Congratulations on your adoption of Yuki, hope you'll share pictures of her with us. 

Give Yuki some time to settle in with you, she's only been with you 5 days. It often takes a dog several weeks to settle in, feel comfortable, and safe. Everything is new to her, you, her surroundings, etc. 

Since she spent her previous life in a cage, she hasn't had any training. Treat her as if she were a pup with the housebreaking, take her out regularly throughout the day. Maybe ask her if she needs to go out to go potty or whatever word you want to use. When she goes potty outside, make a big deal out of it, tell her what a good girl she is. Give her treats if you want. 

I have a former breeder girl that spent her first 2 years in a cage, she was not house trained when I got her.
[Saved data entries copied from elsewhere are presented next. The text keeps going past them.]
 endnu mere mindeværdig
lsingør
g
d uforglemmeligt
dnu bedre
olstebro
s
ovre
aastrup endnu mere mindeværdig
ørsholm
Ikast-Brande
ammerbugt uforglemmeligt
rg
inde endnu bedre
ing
It took a couple of days working with her before she started going outside to potty. She had an accident or two but within a week, she was house broken. If she has an accident, *do not scold her*, don't make a big deal out of it, just clean up the area. 
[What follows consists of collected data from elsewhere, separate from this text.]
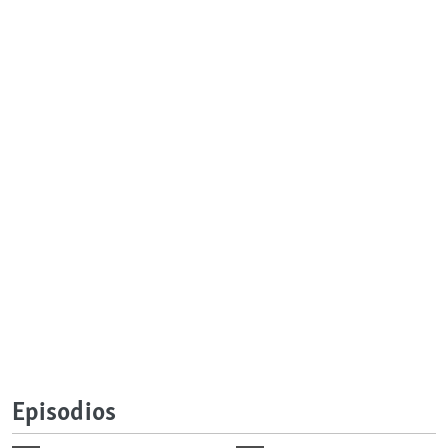
Episodios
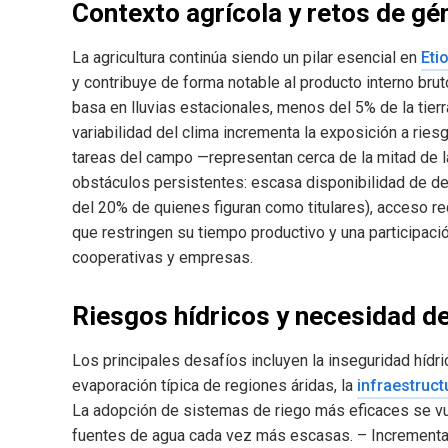
Contexto agrícola y retos de gé
La agricultura continúa siendo un pilar esencial en
Eti
y contribuye de forma notable al producto interno brut
basa en lluvias estacionales, menos del 5% de la tierr
variabilidad del clima incrementa la exposición a rie
tareas del campo —representan cerca de la mitad de la
obstáculos persistentes: escasa disponibilidad de d
del 20% de quienes figuran como titulares), acceso r
que restringen su tiempo productivo y una participac
cooperativas y empresas.
Riesgos hídricos y necesidad de
Los principales desafíos incluyen la inseguridad hídr
evaporación típica de regiones áridas, la
infraestruct
La adopción de sistemas de riego más eficaces se vu
fuentes de agua cada vez más escasas. – Incrementa l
Give her time to settle in and get use to you, you may want to get a trainer to work with her.


----------



## Charliethree (Jul 18, 2010)

May I suggest making things a bit easier for her to come to you by sitting on the floor, turn sideways to her, tossing the treats to her, and gradually shortening the distance you toss over time. (Our body posture 'says' a lot to a dog, facing them, standing up, or leaning forward, and even eye contact, can feel threatening to them, lowering our body, turning sideways and avoiding direct eye contact can help them feel safer with us.) The idea is to reward/reinforce her for having the courage to 'try', to help her learn that choosing to approach you (which is a huge step for her) is highly rewarding and safe for her to do. Once she is comfortable with approaching, continue sitting on the floor, and hold the treat out to the side, in the palm of your outstretched hand, over time bend your elbow so that she needs to come 'into your space' to receive the reward. When she is 'easily' taking the treat from your hand, when it is held close to your body, switch to a 'lickable' treat (peanut butter, yogurt, canned dog food) that you have smeared on the palm of your hand, starting again with your arm outstretched. The goal here is to encourage her to stay just a little bit longer 'in your space', helping her learn that she can trust you - she is safe.
A fearful dog can be 'lured' into approaching us, even taking those yummy treats from our hand, but we shouldn't forget that trust is built, trust is 'earned', one step at a time. Our 'end goal', whether coming for pets or taking treats from our hand, may need to be broken down into smaller steps, to make it easier for them, to give them time to learn to trust, set them up for success, and progress at their own pace.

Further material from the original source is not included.